As an example, if I put a cube and in my Unity scene, then applied a material to it and then attached a C# script that would rotate the cube, I could then save that back down into my games “content” section and it automatically becomes a “prefab” where I can drag that prefab back into my scene and it will have all the properties ect already set. I could then just reuse that exact same thing over and over.
The script itself knows how to get the game object it’s attached to, grab the transform, and it’s the transform that the script is actually rotating. So, basically, this rotate script can be applied to ANY game object that has a transform rather it’s a cube, a light, a detailed out mesh etc…
Thanks for the heads up, What’s called a Level in Unreal is called a Scene in Unity. I’m trying to be sure that I’m using the proper terms.

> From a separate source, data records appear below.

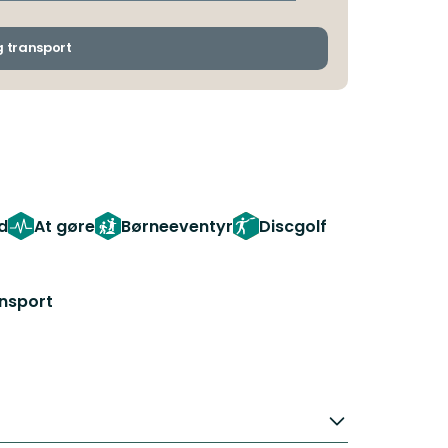
afgangs-
og
ankomststoppested
g transport
id
At gøre
Børneeventyr
Discgolf
ansport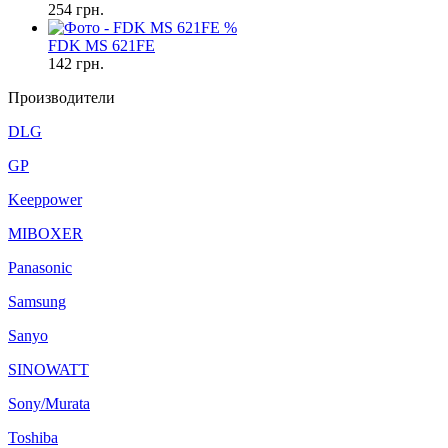
254
грн.
%
FDK MS 621FE
142
грн.
Производители
DLG
GP
Keeppower
MIBOXER
Panasonic
Samsung
Sanyo
SINOWATT
Sony/Murata
Toshiba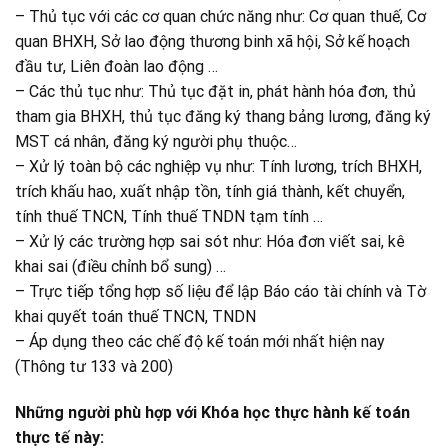
– Thủ tục với các cơ quan chức năng như: Cơ quan thuế, Cơ
quan BHXH, Sở lao động thương binh xã hội, Sở kế hoạch
đầu tư, Liên đoàn lao động …
– Các thủ tục như: Thủ tục đặt in, phát hành hóa đơn, thủ
tham gia BHXH, thủ tục đăng ký thang bảng lương, đăng ký
MST cá nhân, đăng ký người phụ thuộc…
– Xử lý toàn bộ các nghiệp vụ như: Tính lương, trích BHXH,
trích khấu hao, xuất nhập tồn, tính giá thành, kết chuyển,
tính thuế TNCN, Tính thuế TNDN tạm tính …
– Xử lý các trường hợp sai sót như: Hóa đơn viết sai, kê
khai sai (điều chỉnh bổ sung) …
– Trực tiếp tổng hợp số liệu để lập Báo cáo tài chính và Tờ
khai quyết toán thuế TNCN, TNDN
– Áp dụng theo các chế độ kế toán mới nhất hiện nay
(Thông tư 133 và 200)
Những người phù hợp với Khóa học thực hành kế toán
thực tế này:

Sure, I do understand the distinction there. The truck mesh is just something that sits there until you add functionality to it using a BP. Same concept in Unity, have to attach a script to it to make it do something. I think my comment got a little murky and probably wasn’t clear.
And that’s what I’m trying to figure out. How do I reuse a blueprint. Lets say that I want to create a BP that can work with my material to expose the two color values. That I can then attach to either a car mesh or a truck mesh and modify the material. Is there a way to “drag and drop” a BP onto a vehicle in the level?
I hope this makes since. If not, I can go into a lot more detail about how the base material and the instance material work. And then how the truck BP was using that material in the construction script of the truck bp.